If you are dealing with ongoing anxiety or sleep difficulties, the audios are a useful daily complement to deeper work; our pages on anxiety and broader psychotherapy explain when the audio library is enough on its own and when it is one tool in a wider plan.

Frequently Asked Questions

What are Mindful Minutes?
Mindful Minutes are short guided audio sessions designed by Mindtalk's clinical team — typically 3-10 minutes long — that walk you through a specific meditation, breathwork exercise, body scan, or grounding practice. They're organised into 16 categories based on what you need in the moment (anxiety, sleep, before a meeting, after a tough day) rather than abstract meditation styles.
Are these meditations free?
Yes — all 150+ Mindful Minutes audios are free inside the Mindtalk app. You can browse all categories, listen as many times as you want, and save favourites.
I'm new to meditation. Where should I start?

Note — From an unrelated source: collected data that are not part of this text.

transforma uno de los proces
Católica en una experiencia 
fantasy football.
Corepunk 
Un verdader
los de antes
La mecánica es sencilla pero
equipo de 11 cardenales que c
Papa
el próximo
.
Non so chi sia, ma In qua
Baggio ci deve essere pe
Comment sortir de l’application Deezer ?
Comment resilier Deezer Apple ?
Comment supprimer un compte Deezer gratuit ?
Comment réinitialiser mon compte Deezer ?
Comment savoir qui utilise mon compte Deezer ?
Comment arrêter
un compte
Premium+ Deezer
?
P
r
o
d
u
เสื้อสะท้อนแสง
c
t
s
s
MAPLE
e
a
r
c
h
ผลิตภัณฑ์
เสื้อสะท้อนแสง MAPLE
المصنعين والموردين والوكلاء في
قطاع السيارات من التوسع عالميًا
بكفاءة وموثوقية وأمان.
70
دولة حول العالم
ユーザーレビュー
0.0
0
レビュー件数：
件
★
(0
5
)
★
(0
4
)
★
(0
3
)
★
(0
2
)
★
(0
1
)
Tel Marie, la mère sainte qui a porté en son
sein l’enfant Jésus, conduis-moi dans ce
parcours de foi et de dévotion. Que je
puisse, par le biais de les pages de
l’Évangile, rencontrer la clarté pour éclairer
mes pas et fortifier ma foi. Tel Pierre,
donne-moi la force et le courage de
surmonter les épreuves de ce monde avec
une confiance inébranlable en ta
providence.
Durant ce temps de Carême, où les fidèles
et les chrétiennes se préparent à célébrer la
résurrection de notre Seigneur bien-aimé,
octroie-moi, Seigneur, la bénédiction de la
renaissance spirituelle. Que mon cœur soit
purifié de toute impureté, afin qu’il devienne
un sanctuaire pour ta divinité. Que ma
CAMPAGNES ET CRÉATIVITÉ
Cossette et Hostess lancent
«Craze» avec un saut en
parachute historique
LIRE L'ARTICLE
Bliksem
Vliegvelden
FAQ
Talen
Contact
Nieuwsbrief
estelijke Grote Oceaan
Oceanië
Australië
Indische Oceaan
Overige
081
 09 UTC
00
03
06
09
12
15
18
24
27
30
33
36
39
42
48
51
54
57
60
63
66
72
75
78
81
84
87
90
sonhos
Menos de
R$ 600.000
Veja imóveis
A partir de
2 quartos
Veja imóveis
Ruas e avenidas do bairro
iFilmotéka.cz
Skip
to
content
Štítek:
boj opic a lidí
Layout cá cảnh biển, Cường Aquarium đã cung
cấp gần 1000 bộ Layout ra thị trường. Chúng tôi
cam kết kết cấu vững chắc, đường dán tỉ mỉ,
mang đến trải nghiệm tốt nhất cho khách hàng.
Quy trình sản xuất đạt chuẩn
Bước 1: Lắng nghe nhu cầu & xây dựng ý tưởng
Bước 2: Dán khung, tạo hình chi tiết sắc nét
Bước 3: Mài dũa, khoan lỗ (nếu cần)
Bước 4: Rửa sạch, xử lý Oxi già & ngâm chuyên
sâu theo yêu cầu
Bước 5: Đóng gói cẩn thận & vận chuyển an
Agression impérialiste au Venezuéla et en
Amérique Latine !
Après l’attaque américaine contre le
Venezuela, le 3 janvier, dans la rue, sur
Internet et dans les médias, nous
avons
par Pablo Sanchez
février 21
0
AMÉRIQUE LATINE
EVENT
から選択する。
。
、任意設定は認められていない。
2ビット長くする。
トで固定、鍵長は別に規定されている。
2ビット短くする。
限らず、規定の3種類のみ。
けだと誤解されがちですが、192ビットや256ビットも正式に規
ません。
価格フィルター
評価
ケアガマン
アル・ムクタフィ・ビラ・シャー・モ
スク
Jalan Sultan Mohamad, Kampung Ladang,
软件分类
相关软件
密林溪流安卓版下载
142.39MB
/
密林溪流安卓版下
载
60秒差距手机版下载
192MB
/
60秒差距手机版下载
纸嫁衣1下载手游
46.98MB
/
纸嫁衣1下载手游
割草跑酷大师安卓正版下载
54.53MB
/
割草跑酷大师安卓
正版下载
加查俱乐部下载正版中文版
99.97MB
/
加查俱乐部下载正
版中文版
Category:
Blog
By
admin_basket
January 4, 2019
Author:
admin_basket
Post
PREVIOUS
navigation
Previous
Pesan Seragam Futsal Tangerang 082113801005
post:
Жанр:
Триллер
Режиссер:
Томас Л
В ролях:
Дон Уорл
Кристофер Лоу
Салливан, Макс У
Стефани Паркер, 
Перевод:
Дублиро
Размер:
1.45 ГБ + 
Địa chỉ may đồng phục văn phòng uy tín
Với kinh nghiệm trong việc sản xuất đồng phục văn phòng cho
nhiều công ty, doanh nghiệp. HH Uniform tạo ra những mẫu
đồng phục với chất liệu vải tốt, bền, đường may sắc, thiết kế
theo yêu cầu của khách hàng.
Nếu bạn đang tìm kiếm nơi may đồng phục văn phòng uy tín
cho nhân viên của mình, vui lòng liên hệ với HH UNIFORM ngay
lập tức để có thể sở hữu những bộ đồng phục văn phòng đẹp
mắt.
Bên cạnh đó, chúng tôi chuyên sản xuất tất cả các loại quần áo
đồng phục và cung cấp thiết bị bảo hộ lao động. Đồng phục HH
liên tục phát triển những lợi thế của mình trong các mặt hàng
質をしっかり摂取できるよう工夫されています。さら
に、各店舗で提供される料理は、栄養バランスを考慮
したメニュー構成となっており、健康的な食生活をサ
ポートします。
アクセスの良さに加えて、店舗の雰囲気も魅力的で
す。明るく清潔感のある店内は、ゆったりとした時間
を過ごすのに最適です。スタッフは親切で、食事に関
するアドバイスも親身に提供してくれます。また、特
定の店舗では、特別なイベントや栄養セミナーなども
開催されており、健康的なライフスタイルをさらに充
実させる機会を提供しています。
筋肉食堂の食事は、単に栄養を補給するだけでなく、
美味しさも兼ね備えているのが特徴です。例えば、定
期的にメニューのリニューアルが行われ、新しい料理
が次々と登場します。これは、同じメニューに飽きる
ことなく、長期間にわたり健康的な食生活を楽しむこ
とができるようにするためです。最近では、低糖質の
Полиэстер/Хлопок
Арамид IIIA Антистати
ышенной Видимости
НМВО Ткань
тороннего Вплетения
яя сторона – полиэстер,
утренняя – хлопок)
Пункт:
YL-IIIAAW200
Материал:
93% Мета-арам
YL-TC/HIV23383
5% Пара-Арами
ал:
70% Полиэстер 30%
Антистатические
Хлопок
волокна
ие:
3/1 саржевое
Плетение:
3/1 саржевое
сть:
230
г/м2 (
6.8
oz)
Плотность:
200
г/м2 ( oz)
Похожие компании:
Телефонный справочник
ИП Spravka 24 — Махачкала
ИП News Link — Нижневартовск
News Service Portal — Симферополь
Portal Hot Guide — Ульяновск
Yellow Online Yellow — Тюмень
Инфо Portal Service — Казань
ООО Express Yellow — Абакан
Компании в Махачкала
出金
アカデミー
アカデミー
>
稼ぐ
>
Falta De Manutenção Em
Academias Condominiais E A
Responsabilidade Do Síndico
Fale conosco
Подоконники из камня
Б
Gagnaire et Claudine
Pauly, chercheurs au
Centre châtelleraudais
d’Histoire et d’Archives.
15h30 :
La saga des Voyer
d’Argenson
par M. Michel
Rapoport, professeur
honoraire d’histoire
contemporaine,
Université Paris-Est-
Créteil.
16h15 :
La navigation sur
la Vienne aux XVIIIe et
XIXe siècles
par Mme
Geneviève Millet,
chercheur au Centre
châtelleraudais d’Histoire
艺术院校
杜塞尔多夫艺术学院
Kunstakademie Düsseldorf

Start with the 'Daily Check-In & Body Awareness' or 'Morning Momentum' categories — both are designed for beginners and don't require any prior meditation experience. If you're feeling anxious or stressed right now, the 'Emergency Reset' category has 3-5 minute techniques (like 5-4-3-2-1 Grounding and Box Breathing) that work immediately.
What's the difference between meditation and breathwork?
Meditation typically involves directing attention (to your breath, body, an image, or a mantra) for a sustained period. Breathwork uses specific breathing patterns (4-7-8, Box Breathing, Alternate Nostril) to activate the body's calming response. Both work — meditation builds longer-term mental fitness; breathwork gives faster acute relief. Mindtalk includes both, with breathwork in its own dedicated category.
Can these meditations help with sleep?
Yes. The 'Sleep and Deep Relaxation' category has 8 audios specifically designed for sleep onset and middle-of-the-night wakings — including Guided Nighttime Body Scan, Deep Sleep Hypnosis, Ocean Wave Sleep Meditation, and Weighted Blanket Visualization. These pair well with sleep-hygiene worksheets and the 90-Day Workplace Well-being Journey if sleep is a recurring concern.